**Task**
In the records below, pick out all lines containing the word "have".

Stored items
::::::
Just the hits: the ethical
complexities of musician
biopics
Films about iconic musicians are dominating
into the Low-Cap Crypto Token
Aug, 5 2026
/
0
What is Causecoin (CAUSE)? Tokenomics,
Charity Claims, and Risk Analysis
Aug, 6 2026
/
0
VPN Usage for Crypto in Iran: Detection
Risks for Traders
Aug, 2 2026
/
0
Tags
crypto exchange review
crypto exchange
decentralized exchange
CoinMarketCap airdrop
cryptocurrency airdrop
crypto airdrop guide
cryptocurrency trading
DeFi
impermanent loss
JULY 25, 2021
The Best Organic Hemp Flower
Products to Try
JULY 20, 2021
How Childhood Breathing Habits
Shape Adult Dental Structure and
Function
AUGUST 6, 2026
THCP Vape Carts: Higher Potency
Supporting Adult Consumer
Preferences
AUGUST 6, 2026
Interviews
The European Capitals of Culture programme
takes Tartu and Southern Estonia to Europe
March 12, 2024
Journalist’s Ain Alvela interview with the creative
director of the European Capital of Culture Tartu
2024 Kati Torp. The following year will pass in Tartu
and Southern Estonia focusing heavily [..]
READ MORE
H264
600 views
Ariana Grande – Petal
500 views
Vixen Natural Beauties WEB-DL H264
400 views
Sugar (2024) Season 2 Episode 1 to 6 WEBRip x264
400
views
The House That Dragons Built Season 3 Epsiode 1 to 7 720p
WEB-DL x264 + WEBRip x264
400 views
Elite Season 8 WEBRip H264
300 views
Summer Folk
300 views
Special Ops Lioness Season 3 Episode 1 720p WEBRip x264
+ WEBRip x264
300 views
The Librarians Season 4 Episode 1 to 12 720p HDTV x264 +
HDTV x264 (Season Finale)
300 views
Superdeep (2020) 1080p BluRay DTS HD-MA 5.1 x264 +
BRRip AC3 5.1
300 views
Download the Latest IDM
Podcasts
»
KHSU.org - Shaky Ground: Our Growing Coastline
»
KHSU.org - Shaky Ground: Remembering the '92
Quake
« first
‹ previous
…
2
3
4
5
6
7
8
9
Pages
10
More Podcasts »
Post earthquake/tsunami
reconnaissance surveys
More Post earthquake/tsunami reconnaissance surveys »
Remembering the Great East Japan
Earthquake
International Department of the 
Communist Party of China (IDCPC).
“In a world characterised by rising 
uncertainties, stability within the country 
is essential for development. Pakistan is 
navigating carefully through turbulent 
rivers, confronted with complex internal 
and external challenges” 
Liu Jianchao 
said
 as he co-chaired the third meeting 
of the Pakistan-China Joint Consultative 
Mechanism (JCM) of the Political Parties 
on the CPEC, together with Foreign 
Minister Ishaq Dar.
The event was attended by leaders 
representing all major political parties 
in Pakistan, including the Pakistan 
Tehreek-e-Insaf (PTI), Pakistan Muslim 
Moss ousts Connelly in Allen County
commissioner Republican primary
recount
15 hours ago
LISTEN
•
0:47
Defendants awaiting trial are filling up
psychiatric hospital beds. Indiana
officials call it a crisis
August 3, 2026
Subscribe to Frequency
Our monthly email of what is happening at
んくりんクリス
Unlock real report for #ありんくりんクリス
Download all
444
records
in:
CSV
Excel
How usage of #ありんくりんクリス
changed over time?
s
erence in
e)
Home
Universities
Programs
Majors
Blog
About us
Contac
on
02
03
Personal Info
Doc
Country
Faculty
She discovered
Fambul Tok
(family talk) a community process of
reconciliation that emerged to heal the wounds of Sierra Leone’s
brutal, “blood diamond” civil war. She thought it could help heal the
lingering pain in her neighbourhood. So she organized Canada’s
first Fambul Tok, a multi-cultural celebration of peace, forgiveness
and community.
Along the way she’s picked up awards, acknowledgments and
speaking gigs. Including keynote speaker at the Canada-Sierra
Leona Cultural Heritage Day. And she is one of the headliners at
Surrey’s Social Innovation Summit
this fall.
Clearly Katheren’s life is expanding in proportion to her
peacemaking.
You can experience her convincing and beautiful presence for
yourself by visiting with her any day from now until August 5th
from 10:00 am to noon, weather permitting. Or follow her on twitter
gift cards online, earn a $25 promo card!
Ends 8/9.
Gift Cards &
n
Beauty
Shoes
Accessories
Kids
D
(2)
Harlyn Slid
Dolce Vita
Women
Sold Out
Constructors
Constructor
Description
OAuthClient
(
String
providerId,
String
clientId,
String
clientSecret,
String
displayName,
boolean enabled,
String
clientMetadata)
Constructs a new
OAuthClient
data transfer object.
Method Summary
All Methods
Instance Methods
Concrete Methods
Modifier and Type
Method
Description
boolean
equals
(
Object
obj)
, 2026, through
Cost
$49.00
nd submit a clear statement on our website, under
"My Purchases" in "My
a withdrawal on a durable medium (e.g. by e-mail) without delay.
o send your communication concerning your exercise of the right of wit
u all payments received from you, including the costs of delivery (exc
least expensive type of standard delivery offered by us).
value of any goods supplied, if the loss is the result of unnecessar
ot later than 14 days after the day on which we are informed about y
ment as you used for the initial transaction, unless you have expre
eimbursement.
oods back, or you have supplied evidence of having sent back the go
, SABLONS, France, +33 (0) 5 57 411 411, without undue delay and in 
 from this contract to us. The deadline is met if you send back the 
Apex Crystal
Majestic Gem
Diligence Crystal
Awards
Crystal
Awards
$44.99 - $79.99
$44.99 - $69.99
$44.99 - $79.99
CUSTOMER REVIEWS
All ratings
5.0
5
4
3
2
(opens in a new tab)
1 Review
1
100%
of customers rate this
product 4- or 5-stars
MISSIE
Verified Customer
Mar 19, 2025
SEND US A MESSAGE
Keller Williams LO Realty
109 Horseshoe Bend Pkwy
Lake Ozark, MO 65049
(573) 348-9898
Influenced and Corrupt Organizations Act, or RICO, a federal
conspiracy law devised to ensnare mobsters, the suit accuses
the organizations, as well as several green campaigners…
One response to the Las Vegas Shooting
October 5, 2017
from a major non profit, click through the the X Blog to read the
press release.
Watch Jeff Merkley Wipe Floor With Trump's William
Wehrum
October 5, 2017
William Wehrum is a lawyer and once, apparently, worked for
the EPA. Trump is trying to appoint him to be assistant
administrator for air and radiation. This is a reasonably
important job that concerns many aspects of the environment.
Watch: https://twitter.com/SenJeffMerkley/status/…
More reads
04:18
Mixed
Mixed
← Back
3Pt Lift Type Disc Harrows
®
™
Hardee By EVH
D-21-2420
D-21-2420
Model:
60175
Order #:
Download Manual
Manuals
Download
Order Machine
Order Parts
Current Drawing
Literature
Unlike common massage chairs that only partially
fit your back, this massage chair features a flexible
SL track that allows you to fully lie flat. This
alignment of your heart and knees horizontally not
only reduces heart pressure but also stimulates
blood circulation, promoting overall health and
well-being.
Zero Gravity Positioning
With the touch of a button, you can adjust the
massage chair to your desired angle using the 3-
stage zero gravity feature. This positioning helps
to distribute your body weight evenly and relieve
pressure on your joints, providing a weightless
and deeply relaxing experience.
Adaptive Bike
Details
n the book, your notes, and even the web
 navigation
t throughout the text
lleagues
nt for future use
::::::
**Output for this task**
ment as you used for the initial transaction, unless you have expre
oods back, or you have supplied evidence of having sent back the go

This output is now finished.